Einerseits ja. Und andererseits nein. Wie ich im Beitrag erwähnt habe, kosteten die 3 im Weckla unweit der hier beschriebenen Würstchen 2019 1,90 €. Eine faire Bratwurst hat 130 Gramm Lebendgewicht. Die Drei im Weckla bringen es mit Mühe und Not auf 75 Gramm. Die Herkunft und Qualität des Fleisches sind unklar. Zum Beispiel: Die hervorragende Bratwurst auf dem Hauptbahnhof. Diese stammte vom glücklichen Schwein, wog satte 130 Gramm und kostete 2022 3,50 €. Die Kalkulationsbedingungen werden ähnlich sein, denn im Zentrum von Nürnberg ist fast ganzjährig der Teufel los.
Ich stelle seit einiger Zeit leider fest, dass es nicht nur im Handel Mogelpackungen gibt. Auch das Gewicht der Bratwürste ist von der Schwindsucht befallen, wie man in meinem Beitrag „Karlsruher Bratwürstchen“ lesen kann (Siehe Link unten). Natürlich mit Beweisfoto auf einer Briefwage.
https://blog.thomas-gatzemeier.de/karlsruher-bratwuerstchen/
Damit nicht aller Zorn an mir hängen bleibt die Meinung eines „Eingeborenen“ auf der Google Seite des Bratwurststandes.
War gestern 27.05.2024 dort und wollte mich mit 3 im Weggla belohnen. Schämt Euch, das als „Nürnberger“ zu verkaufen! Was denken wohl die Touristen über unsere so leckeren Bratwürste!! Das sind jedenfalls keine Beispiele! Geschmack, null. Würste viel zu klein! Eine Nürnberger muss 7- 9cm lang sein, das se sich Nürnberger nennen darf! Sind auch vorgebrühte und dementsprechend Geschmacklos! Investiert das Geld mal in die Schulung vom Personal und gebt mal etwas mehr Geld für die Beschaffung der Würste aus! Schämt Euch ihr Nürnberger!

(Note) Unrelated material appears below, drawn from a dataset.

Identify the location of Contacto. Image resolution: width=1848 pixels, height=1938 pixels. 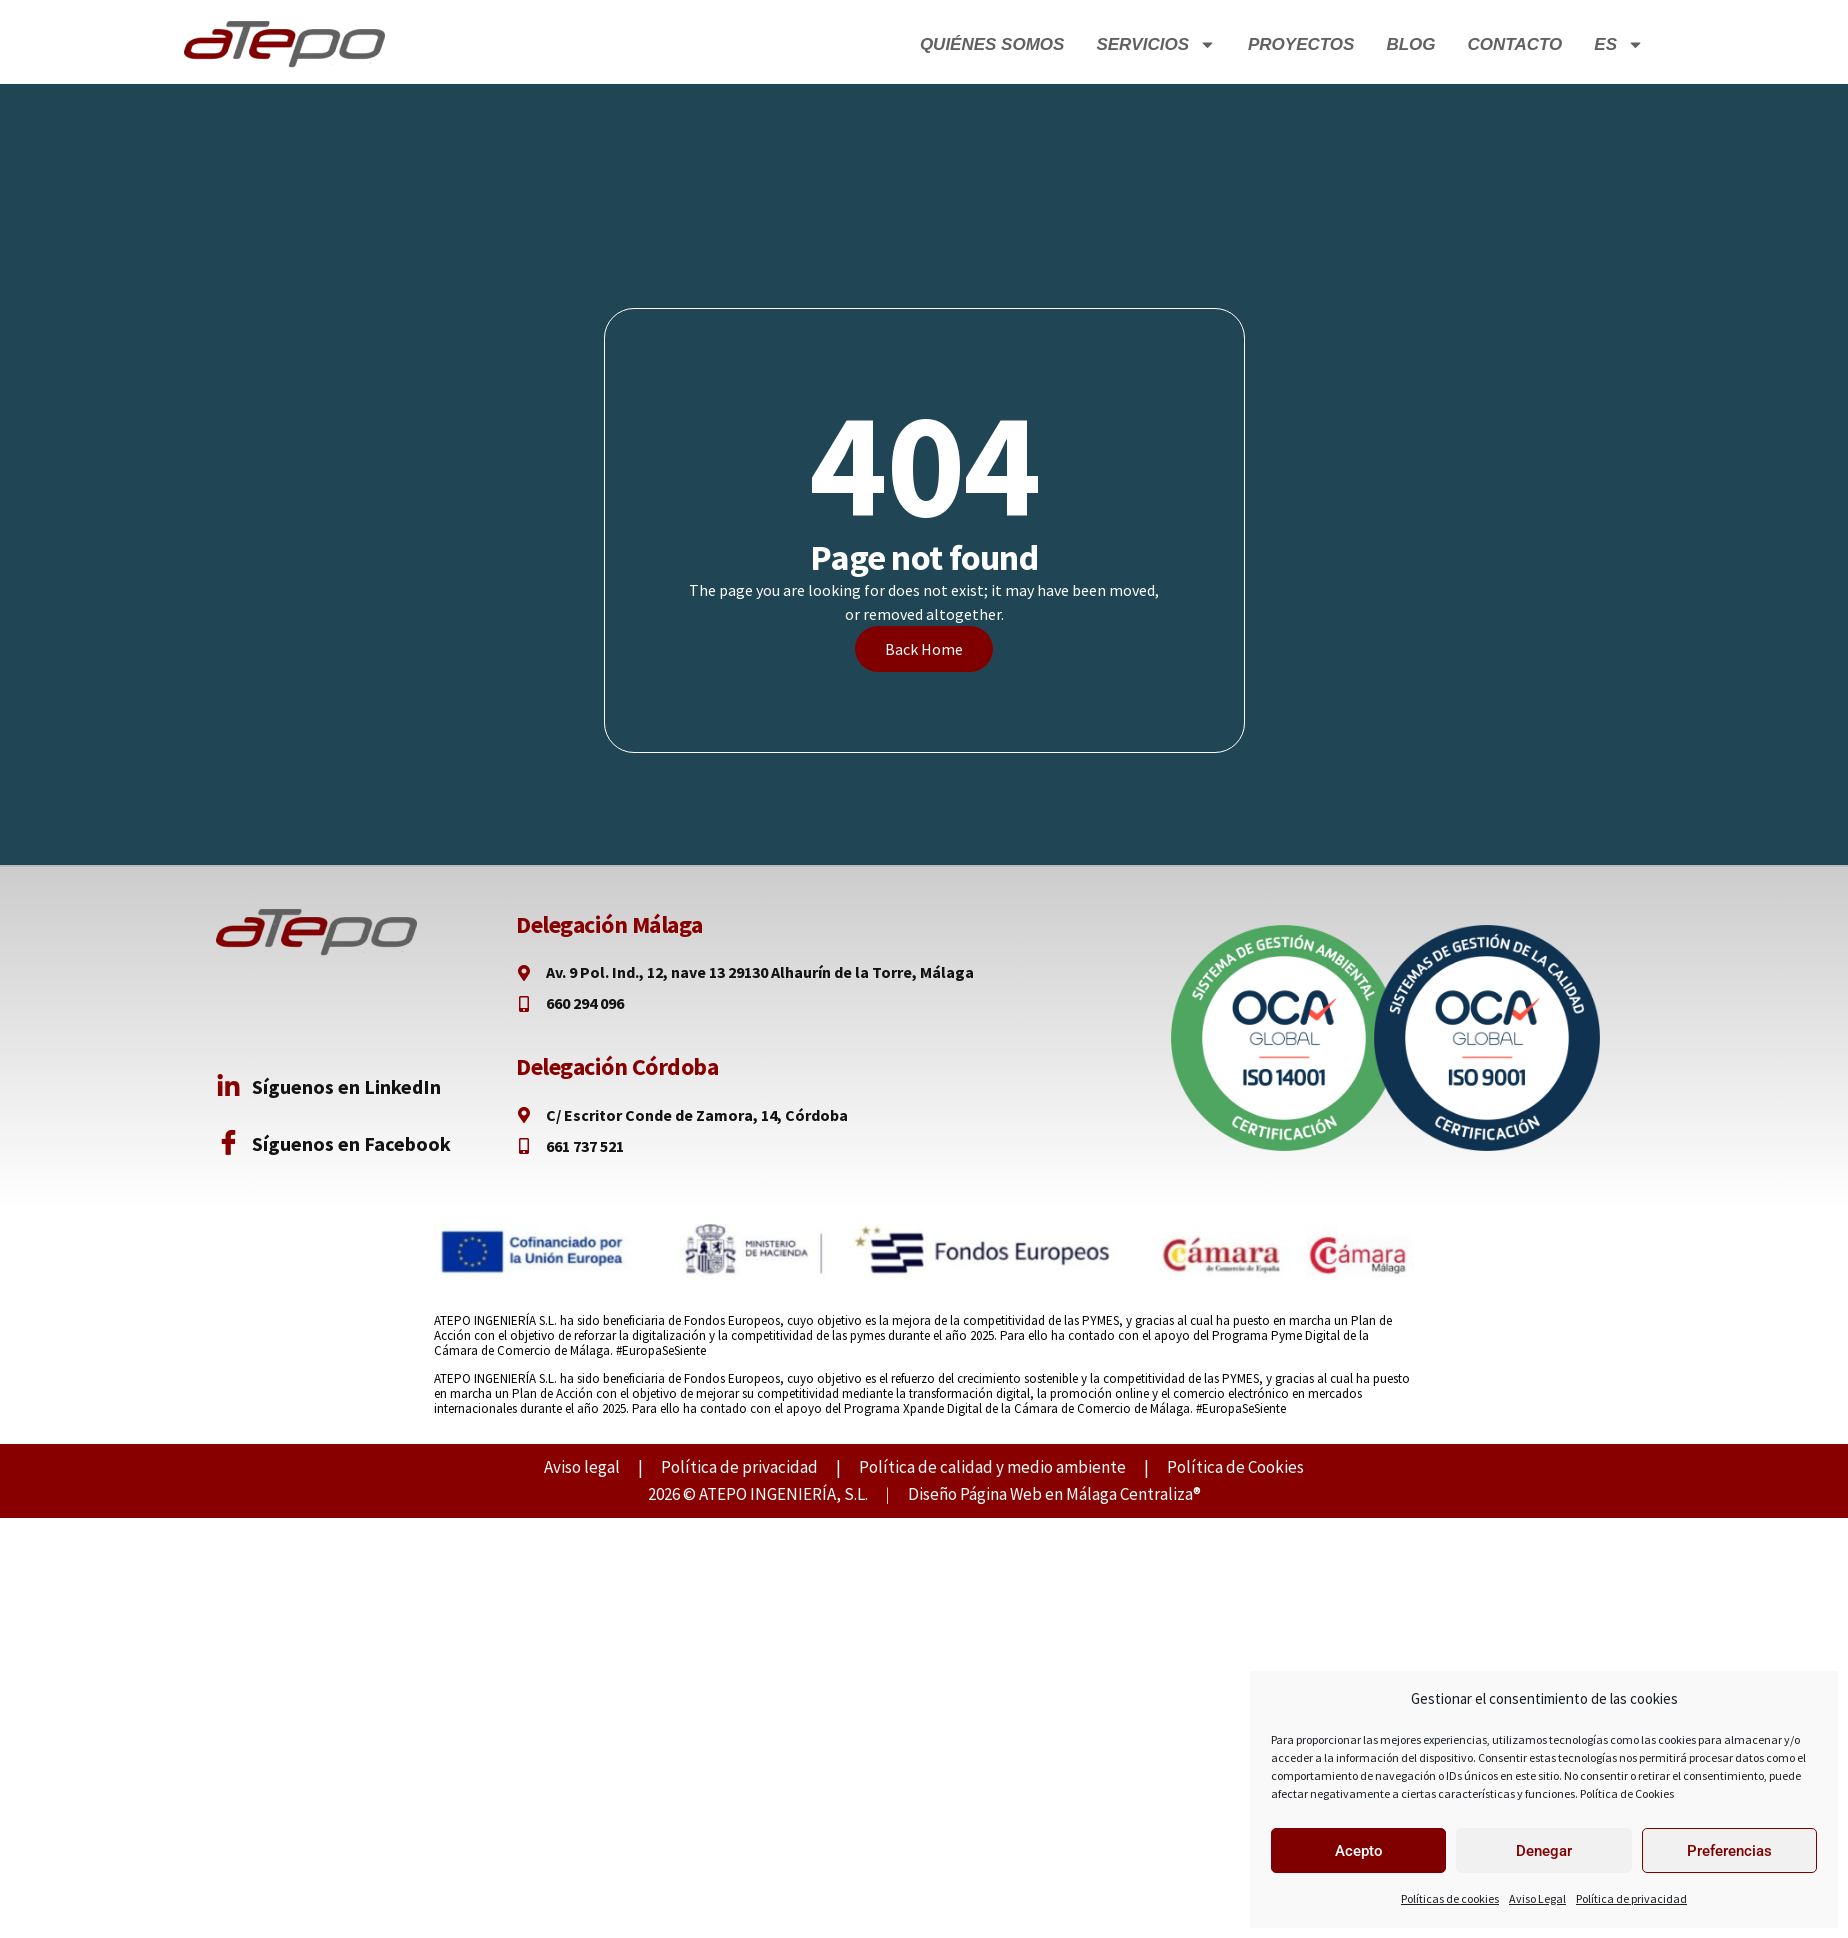
(1515, 44).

https://blog.thomas-gatzemeier.de/bratwurststand-auf-dem-bahnhof-hannover/
Wie viele „Drei im Weckla“ werden schätzungsweise pro Stunde fabriziert und verkauft? 60? Rechnet sich einfacher, und 120 werden es nicht sein. Nehmen wir dann mal einen normalen Handwerkerstundensatz (Lohn, Nebenkosten, Versicherungen, Steuern, Arbeitsmaterial, …) von auch 60€/h, sind allein diese kosten mit 1€/Weckla mit drin. Wurst, Brötchen, Senf, Bratfett, Kühlung, Lagerung, … nochmal 1€/Weckla. Standmiete, Strom, Gas, Wasser, Abwasser, Standhypothek, Werbung, … da kommt auch noch was zusammen. Da gilt es, das anzuerkennen und zu zahlen. Oder es eben nicht zu essen. Ganz einfach. Und wie heißt es doch immer so schön: Für den Preis kannste es nicht selber machen (wenn Du deine eigene Arbeitszeit mit einrechnest, was immer gern vergessen wird.)